[Extracted page text data]

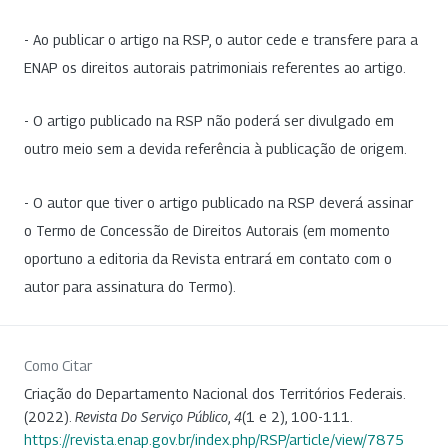
- Ao publicar o artigo na RSP, o autor cede e transfere para a
ENAP os direitos autorais patrimoniais referentes ao artigo.
- O artigo publicado na RSP não poderá ser divulgado em
outro meio sem a devida referência à publicação de origem.
- O autor que tiver o artigo publicado na RSP deverá assinar
o Termo de Concessão de Direitos Autorais (em momento
oportuno a editoria da Revista entrará em contato com o
autor para assinatura do Termo).
Como Citar
Criação do Departamento Nacional dos Territórios Federais.
(2022).
Revista Do Serviço Público
,
4
(1 e 2), 100-111.
https://revista.enap.gov.br/index.php/RSP/article/view/7875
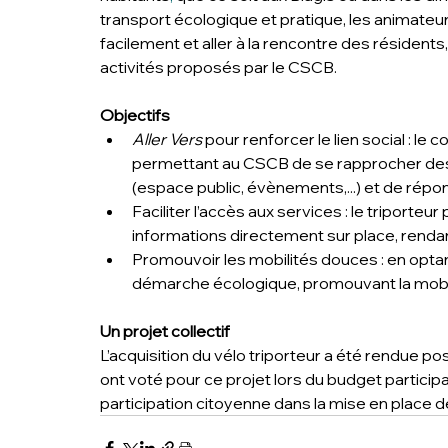
transport écologique et pratique, les animateu
facilement et aller à la rencontre des résidents,
activités proposés par le CSCB.
Objectifs
Aller Vers
 pour renforcer le lien social : le 
permettant au CSCB de se rapprocher des ha
(espace public, évènements,...) et de répo
Faciliter l’accès aux services : le triport
informations directement sur place, renda
Promouvoir les mobilités douces : en optant
démarche écologique, promouvant la mobil
Un projet collectif
L’acquisition du vélo triporteur a été rendue po
ont voté pour ce projet lors du budget participat
participation citoyenne dans la mise en place 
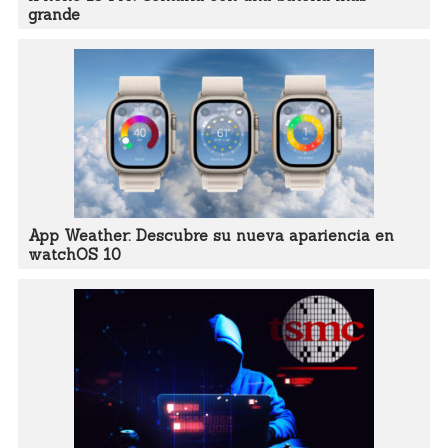
grande
App Weather: Descubre su nueva apariencia en
watchOS 10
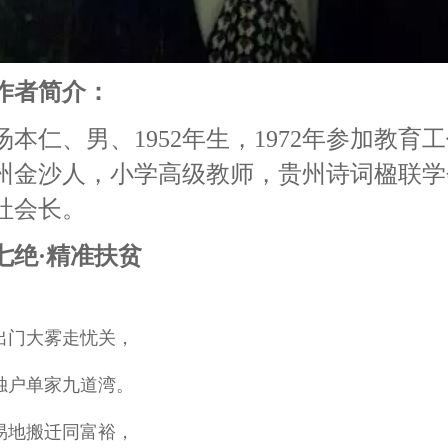
作者简介：
汤本仁、男、1952年生，1972年参加教育工
州金沙人，小学高级教师，贵州诗词楹联学
社会长。
七绝·精准扶贫
出门大雾走忧关，
独户单家九道湾。
易地搬迁同富裕，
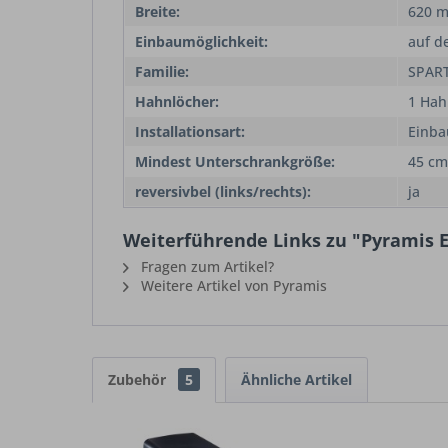
Breite:
620 
Einbaumöglichkeit:
auf d
Familie:
SPAR
Hahnlöcher:
1 Hah
Installationsart:
Einba
Mindest Unterschrankgröße:
45 cm
reversivbel (links/rechts):
ja
Weiterführende Links zu "Pyramis E
Fragen zum Artikel?
Weitere Artikel von Pyramis
Zubehör
5
Ähnliche Artikel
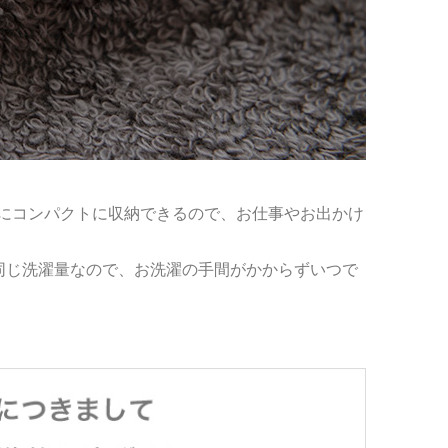
にコンパクトに収納できるので、お仕事やお出かけ
ぼ同じ洗濯量なので、お洗濯の手間がかからずいつで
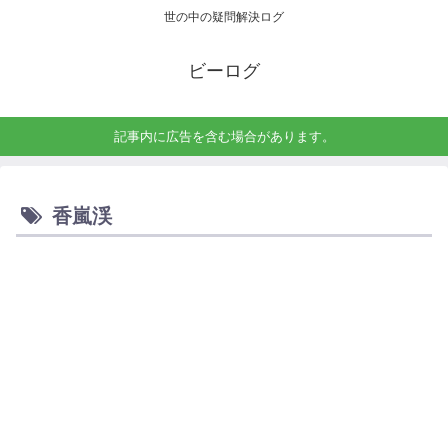
世の中の疑問解決ログ
ビーログ
記事内に広告を含む場合があります。
香嵐渓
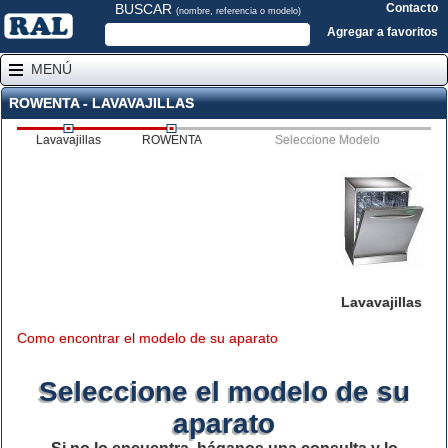
BUSCAR
Contacto
(nombre, referencia o modelo)
Agregar a favoritos
MENÚ
ROWENTA - LAVAVAJILLAS
Lavavajillas
ROWENTA
Seleccione Modelo
Lavavajillas
Como encontrar el modelo de su aparato
Seleccione el modelo de su
aparato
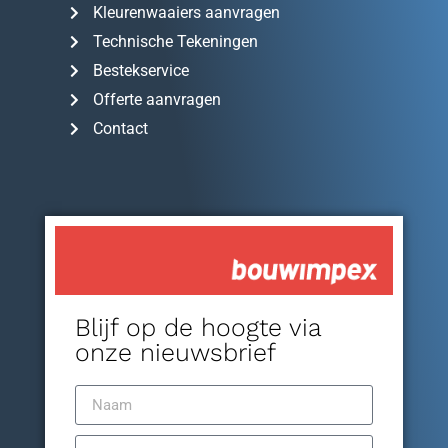
Kleurenwaaiers aanvragen
Technische Tekeningen
Bestekservice
Offerte aanvragen
Contact
Blijf op de hoogte via
onze nieuwsbrief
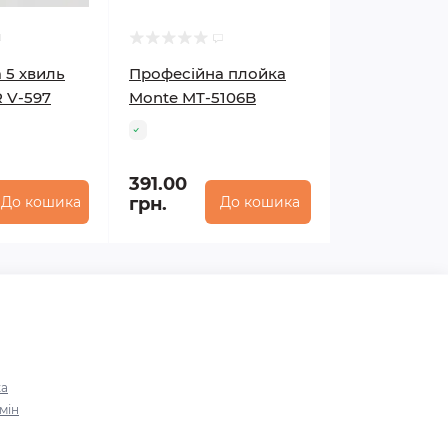
 5 хвиль
Професійна плойка
 V-597
Monte MT-5106B
391.00
До кошика
грн.
До кошика
ка
мін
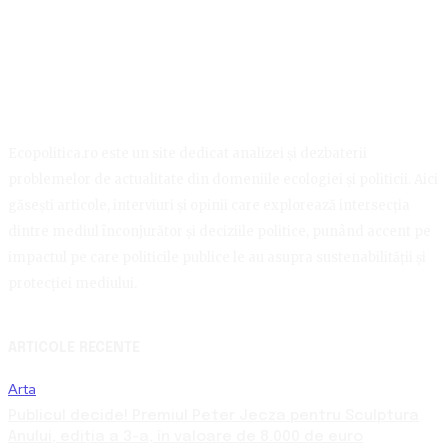
Ecopolitica.ro este un site dedicat analizei și dezbaterii
problemelor de actualitate din domeniile ecologiei și politicii. Aici
găsești articole, interviuri și opinii care explorează intersecția
dintre mediul înconjurător și deciziile politice, punând accent pe
impactul pe care politicile publice le au asupra sustenabilității și
protecției mediului.
ARTICOLE RECENTE
Arta
Publicul decide! Premiul Peter Jecza pentru Sculptura
Anului, ediția a 3-a, în valoare de 8.000 de euro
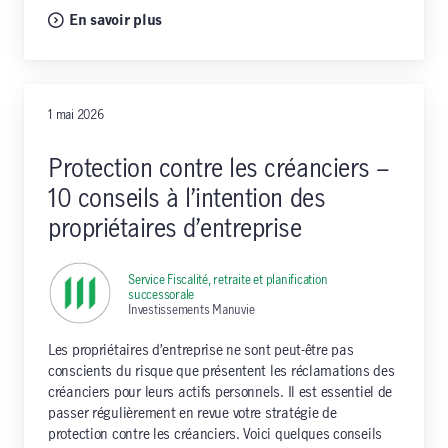
En savoir plus
1 mai 2026
Protection contre les créanciers –
10 conseils à l’intention des
propriétaires d’entreprise
Service Fiscalité, retraite et planification
successorale
,
Investissements Manuvie
Les propriétaires d’entreprise ne sont peut-être pas
conscients du risque que présentent les réclamations des
créanciers pour leurs actifs personnels. Il est essentiel de
passer régulièrement en revue votre stratégie de
protection contre les créanciers. Voici quelques conseils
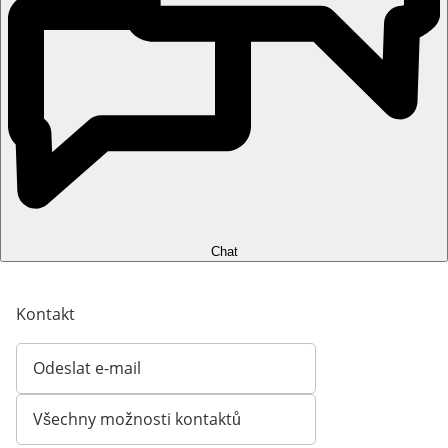
Chat
Kontakt
Odeslat e-mail
Otevírá e-mailového klienta
Všechny možnosti kontaktů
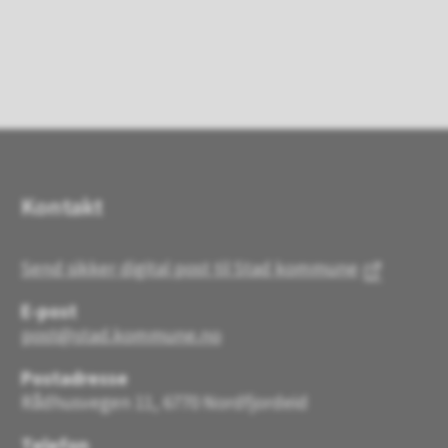
Kontakt
Send sikker digital post til Stad kommune
E-post
post@stad.kommune.no
Postadresse
Rådhusvegen 11, 6770 Nordfjordeid
Telefon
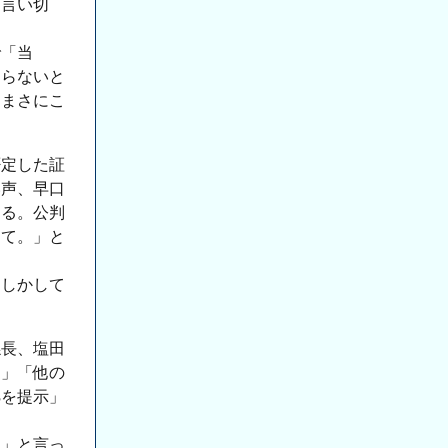
と言い切
で「当
ならないと
、まさにこ
否定した証
い声、早口
める。公判
して。」と
。
もしかして
係長、塩田
た」「他の
拠を提示」
る」と言っ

REQUIRED WORK:
State the number of lines in the records that hold the string "kommune", and add nothing.

SOLUTION FOR THIS EXERCISE:
2